• EXERCISE REQUIREMENTS: Print the lines from the one containing "mask <item>right heart ventricle</item>" through the end of the listing below, exactly as written. Any pictures stay out.

--- STORED DATA ---

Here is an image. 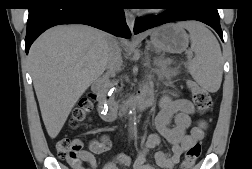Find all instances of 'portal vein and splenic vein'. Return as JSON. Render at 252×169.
<instances>
[{"mask_svg": "<svg viewBox=\"0 0 252 169\" xmlns=\"http://www.w3.org/2000/svg\"><path fill=\"white\" fill-rule=\"evenodd\" d=\"M191 57H192L191 54H189V55H188V59H191Z\"/></svg>", "mask_w": 252, "mask_h": 169, "instance_id": "portal-vein-and-splenic-vein-1", "label": "portal vein and splenic vein"}]
</instances>
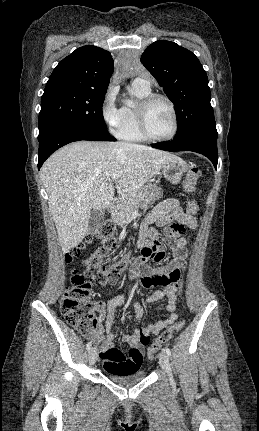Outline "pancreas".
Wrapping results in <instances>:
<instances>
[{
  "label": "pancreas",
  "instance_id": "cf45deb5",
  "mask_svg": "<svg viewBox=\"0 0 259 431\" xmlns=\"http://www.w3.org/2000/svg\"><path fill=\"white\" fill-rule=\"evenodd\" d=\"M145 194V186L130 189L123 194L111 213L113 221L121 227L124 226L131 212L140 205Z\"/></svg>",
  "mask_w": 259,
  "mask_h": 431
}]
</instances>
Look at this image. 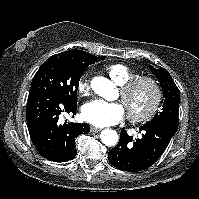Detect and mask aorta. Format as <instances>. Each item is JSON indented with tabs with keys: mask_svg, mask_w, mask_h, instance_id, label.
<instances>
[{
	"mask_svg": "<svg viewBox=\"0 0 199 199\" xmlns=\"http://www.w3.org/2000/svg\"><path fill=\"white\" fill-rule=\"evenodd\" d=\"M91 87L96 94L107 99L112 100L115 93V85L112 81L105 77H95L91 81ZM100 139L106 146H114L118 143V134L111 129H105L100 134Z\"/></svg>",
	"mask_w": 199,
	"mask_h": 199,
	"instance_id": "aorta-1",
	"label": "aorta"
}]
</instances>
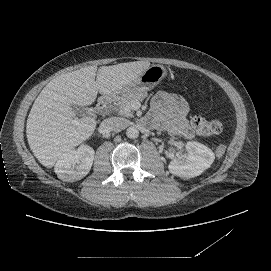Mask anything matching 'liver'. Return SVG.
<instances>
[{
    "mask_svg": "<svg viewBox=\"0 0 271 271\" xmlns=\"http://www.w3.org/2000/svg\"><path fill=\"white\" fill-rule=\"evenodd\" d=\"M149 66L147 61H134L102 66L97 71L93 65L51 79L35 99L26 121L27 141L38 161L45 167L53 166L66 150L94 132L95 119H78L71 104L86 106L94 102L98 92H120Z\"/></svg>",
    "mask_w": 271,
    "mask_h": 271,
    "instance_id": "6515ba94",
    "label": "liver"
}]
</instances>
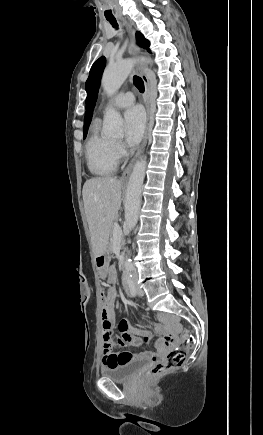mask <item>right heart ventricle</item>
<instances>
[{
  "label": "right heart ventricle",
  "mask_w": 263,
  "mask_h": 435,
  "mask_svg": "<svg viewBox=\"0 0 263 435\" xmlns=\"http://www.w3.org/2000/svg\"><path fill=\"white\" fill-rule=\"evenodd\" d=\"M85 156L87 167L95 176H109L117 169L118 157L115 152V143L101 133L98 118L92 123L85 146Z\"/></svg>",
  "instance_id": "obj_1"
}]
</instances>
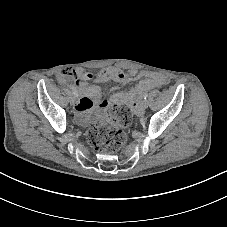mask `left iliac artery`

---

• TASK RESULT:
mask <item>right heart ventricle</item>
<instances>
[{
  "label": "right heart ventricle",
  "mask_w": 263,
  "mask_h": 435,
  "mask_svg": "<svg viewBox=\"0 0 263 435\" xmlns=\"http://www.w3.org/2000/svg\"><path fill=\"white\" fill-rule=\"evenodd\" d=\"M85 156L87 167L95 176H109L117 169L118 157L115 152V143L101 133L98 118L92 123L85 146Z\"/></svg>",
  "instance_id": "obj_1"
}]
</instances>
mask `left iliac artery`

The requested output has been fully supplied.